[Transcribed page contents]

• • •

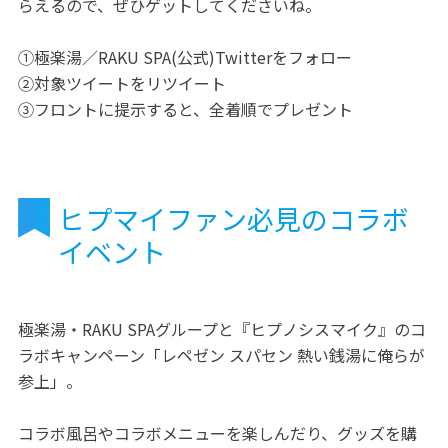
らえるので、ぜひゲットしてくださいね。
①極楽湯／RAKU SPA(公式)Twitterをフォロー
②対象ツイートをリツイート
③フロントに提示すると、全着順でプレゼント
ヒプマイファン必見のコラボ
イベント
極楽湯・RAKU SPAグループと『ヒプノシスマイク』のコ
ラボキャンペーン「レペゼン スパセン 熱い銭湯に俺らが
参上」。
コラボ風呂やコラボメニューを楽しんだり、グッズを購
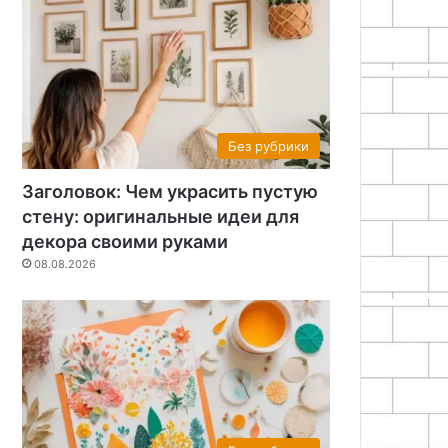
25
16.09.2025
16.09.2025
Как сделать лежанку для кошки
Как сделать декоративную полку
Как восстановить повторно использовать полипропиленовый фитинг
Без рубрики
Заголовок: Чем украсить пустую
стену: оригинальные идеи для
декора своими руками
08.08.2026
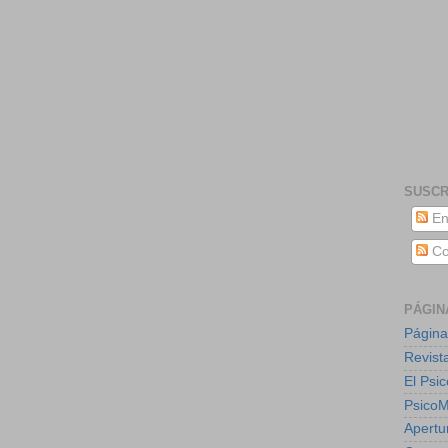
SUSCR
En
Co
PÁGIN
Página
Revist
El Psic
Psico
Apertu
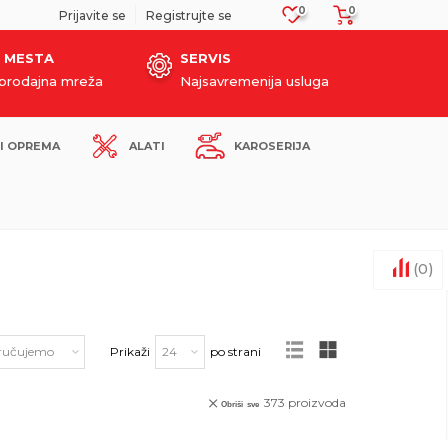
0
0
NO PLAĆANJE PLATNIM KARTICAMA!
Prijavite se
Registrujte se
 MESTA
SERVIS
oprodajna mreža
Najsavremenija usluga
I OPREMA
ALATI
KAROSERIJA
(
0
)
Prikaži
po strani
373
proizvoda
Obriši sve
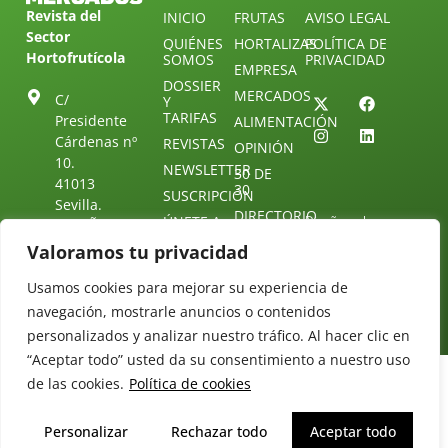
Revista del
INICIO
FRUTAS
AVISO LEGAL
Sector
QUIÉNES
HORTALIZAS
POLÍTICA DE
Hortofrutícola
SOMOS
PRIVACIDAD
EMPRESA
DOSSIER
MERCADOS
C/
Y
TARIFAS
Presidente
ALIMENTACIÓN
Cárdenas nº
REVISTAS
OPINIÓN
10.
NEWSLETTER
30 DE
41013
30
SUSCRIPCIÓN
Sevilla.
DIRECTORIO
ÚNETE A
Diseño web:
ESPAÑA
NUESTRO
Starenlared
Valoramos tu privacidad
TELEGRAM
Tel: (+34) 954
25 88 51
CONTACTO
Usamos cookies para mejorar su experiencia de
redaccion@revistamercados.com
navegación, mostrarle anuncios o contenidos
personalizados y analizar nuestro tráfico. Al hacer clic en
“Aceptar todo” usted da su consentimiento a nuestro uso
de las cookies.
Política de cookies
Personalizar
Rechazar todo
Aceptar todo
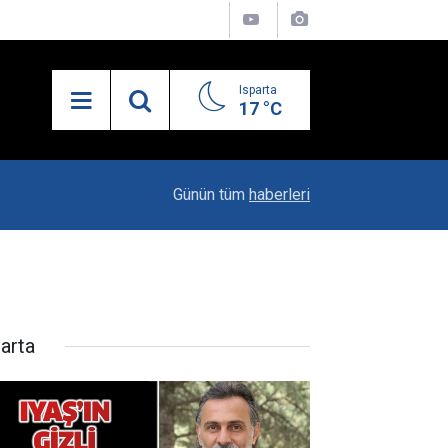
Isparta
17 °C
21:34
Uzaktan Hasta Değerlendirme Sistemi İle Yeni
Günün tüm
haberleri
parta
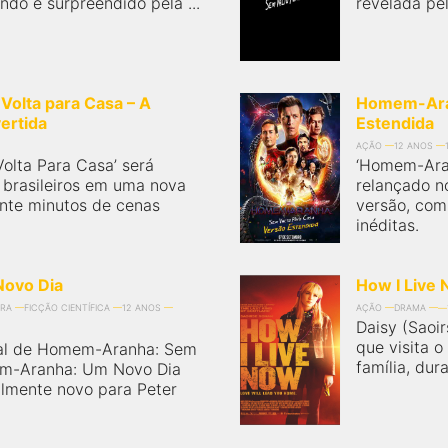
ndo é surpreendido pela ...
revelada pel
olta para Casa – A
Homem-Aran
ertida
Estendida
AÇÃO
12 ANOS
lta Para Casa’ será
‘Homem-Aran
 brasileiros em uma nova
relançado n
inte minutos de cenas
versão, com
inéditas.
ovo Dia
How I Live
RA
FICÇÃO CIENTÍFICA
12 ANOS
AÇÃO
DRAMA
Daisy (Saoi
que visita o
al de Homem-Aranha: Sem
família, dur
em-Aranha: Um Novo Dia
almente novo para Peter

• • •

REQUIREMENT: Which lines in the records above include the word "сделать"? Copy them out.

OUTPUT BELOW:
Как сделать лежанку для кошки
Как сделать декоративную полку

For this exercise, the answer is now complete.